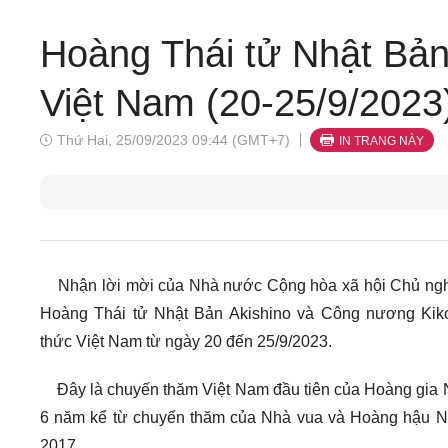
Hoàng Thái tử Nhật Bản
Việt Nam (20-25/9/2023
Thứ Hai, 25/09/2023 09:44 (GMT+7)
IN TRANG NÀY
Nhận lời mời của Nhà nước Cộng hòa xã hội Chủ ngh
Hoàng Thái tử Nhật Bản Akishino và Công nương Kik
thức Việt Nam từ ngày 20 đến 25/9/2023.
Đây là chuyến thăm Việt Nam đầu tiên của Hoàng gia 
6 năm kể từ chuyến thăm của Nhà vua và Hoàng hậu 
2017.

--

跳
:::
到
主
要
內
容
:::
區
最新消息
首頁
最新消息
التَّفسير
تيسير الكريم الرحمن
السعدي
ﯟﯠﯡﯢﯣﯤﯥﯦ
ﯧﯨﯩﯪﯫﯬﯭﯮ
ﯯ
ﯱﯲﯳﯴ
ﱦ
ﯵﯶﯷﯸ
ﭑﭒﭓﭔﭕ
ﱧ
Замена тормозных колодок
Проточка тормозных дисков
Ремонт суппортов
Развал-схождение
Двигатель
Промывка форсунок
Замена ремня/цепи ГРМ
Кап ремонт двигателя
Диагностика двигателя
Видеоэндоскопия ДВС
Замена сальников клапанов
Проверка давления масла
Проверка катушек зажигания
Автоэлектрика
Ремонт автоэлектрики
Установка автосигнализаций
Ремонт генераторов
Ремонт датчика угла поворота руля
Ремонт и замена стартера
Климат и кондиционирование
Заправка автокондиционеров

--

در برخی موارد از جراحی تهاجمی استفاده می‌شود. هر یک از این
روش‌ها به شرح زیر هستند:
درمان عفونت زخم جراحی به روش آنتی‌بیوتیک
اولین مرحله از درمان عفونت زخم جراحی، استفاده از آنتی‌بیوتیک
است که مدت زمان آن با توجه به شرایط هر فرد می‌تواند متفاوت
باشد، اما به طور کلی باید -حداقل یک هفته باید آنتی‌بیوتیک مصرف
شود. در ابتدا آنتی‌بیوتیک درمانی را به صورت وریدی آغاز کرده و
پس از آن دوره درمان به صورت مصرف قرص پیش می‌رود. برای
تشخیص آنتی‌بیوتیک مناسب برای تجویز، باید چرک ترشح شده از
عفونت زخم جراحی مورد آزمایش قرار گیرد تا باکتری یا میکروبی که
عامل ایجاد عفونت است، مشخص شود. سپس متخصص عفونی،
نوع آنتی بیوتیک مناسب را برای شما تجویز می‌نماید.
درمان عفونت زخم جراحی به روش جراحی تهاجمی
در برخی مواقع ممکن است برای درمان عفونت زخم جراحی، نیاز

Task item: Among the entries, find each line that includes the string "برای" and copy it.

Task answer:
پس از آن دوره درمان به صورت مصرف قرص پیش می‌رود. برای
تشخیص آنتی‌بیوتیک مناسب برای تجویز، باید چرک ترشح شده از
نوع آنتی بیوتیک مناسب را برای شما تجویز می‌نماید.
در برخی مواقع ممکن است برای درمان عفونت زخم جراحی، نیاز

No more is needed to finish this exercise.